A periodontal examination will be part of your general dental check-up. A small instrument called a periodontal probe will be used to gently measure the space between your tooth and gums. Each tooth has 6 locations where this will be measured. The measurement taken relates to how much, if any, bone loss has occurred at each site. Bone loss is caused by periodontal disease. This exam will be performed at subsequent visits in order to monitor periodontal and gingival health.

Gingivitis is the first stage of periodontal disease. It is marked by plaque and bacteria build-up in the mouth leading to inflamed gingiva with easy bleeding. Probing measurements are generally 3mm or less in depth and show no bone loss.

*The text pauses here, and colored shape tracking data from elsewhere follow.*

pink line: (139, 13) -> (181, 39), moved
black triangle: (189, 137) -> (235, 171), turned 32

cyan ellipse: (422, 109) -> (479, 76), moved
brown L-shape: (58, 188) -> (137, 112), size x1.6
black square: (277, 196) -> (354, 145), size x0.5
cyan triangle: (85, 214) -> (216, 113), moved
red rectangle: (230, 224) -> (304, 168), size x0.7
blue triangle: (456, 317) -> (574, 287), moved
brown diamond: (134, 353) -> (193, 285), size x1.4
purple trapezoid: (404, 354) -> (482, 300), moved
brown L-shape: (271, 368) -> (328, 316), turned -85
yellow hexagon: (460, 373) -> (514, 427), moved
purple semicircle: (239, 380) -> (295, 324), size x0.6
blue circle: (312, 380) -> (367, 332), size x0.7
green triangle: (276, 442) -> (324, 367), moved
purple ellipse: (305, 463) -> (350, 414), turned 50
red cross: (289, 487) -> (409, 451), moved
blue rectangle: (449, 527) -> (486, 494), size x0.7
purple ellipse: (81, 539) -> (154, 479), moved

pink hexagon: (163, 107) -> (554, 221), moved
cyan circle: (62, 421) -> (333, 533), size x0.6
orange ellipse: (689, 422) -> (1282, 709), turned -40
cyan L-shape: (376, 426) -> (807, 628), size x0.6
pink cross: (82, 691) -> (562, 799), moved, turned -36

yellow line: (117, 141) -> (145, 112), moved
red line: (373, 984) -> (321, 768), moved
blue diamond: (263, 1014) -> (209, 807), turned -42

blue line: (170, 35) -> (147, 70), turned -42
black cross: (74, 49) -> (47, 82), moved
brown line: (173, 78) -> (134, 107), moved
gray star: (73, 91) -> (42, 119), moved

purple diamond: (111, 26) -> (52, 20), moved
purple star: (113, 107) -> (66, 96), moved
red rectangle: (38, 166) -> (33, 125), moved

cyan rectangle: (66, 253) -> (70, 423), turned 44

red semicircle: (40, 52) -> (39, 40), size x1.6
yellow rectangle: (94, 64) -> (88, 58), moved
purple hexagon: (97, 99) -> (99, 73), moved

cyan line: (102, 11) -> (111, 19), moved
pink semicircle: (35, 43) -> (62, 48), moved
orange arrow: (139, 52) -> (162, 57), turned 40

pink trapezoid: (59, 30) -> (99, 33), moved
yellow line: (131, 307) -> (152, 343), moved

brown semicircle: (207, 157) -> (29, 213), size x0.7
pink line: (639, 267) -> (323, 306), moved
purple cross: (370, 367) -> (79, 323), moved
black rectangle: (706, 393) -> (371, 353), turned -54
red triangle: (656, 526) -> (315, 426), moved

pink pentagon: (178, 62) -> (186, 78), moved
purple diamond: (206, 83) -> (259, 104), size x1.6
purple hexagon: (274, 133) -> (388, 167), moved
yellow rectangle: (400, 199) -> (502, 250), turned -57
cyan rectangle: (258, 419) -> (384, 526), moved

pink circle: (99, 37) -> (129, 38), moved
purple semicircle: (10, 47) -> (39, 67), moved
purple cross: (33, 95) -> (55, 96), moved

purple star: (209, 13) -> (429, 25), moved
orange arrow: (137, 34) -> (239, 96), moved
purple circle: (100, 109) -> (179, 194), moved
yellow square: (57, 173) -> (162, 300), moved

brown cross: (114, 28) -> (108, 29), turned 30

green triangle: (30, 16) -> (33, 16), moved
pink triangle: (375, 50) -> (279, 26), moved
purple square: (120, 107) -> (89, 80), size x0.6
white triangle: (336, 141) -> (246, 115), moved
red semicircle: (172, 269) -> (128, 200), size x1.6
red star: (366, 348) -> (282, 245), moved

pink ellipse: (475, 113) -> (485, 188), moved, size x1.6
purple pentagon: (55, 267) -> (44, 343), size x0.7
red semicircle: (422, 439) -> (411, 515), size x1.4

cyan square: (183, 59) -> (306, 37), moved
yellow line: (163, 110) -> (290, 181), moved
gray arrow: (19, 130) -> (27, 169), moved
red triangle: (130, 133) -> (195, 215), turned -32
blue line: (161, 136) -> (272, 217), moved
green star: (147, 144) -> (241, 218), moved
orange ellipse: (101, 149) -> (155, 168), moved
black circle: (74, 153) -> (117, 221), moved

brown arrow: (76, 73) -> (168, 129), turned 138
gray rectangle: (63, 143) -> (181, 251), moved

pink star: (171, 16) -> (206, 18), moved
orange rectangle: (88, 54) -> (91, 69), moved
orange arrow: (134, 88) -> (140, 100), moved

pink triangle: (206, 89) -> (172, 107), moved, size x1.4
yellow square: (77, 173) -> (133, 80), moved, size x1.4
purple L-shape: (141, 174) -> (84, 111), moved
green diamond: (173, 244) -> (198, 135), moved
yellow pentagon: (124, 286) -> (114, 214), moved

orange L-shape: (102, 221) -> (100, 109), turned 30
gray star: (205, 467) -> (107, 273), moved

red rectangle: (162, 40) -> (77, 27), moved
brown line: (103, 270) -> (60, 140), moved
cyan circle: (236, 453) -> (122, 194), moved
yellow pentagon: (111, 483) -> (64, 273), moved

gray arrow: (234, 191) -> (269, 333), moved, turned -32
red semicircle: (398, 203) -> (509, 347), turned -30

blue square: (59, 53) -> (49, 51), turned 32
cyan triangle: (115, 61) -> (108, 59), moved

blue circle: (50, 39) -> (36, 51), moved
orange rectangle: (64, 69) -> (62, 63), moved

Periodontitis is initiated when plaque is not properly removed through daily tooth brushing and flossing. If plaque remains on teeth too long it will form a harder more difficult to remove material called tartar or calculus. The presence of tartar and plaque accumulation will eventually lead to gum recession. The pocket between tooth and gum will be larger and filled with bacteria and pus. Gums will bleed very easily, will be irritated and red. If left untreated bone loss will be present and may lead to destruction of gum tissue and loss of teeth.

Periodontal infections can be serious and can affect not only the mouth, but your systemic health as well.

Periodontal disease may be avoided if daily oral hygiene habits and regular dental cleanings are followed. If the disease is not caught in the early stages periodontal cleanings or in advanced cases surgery may be necessary.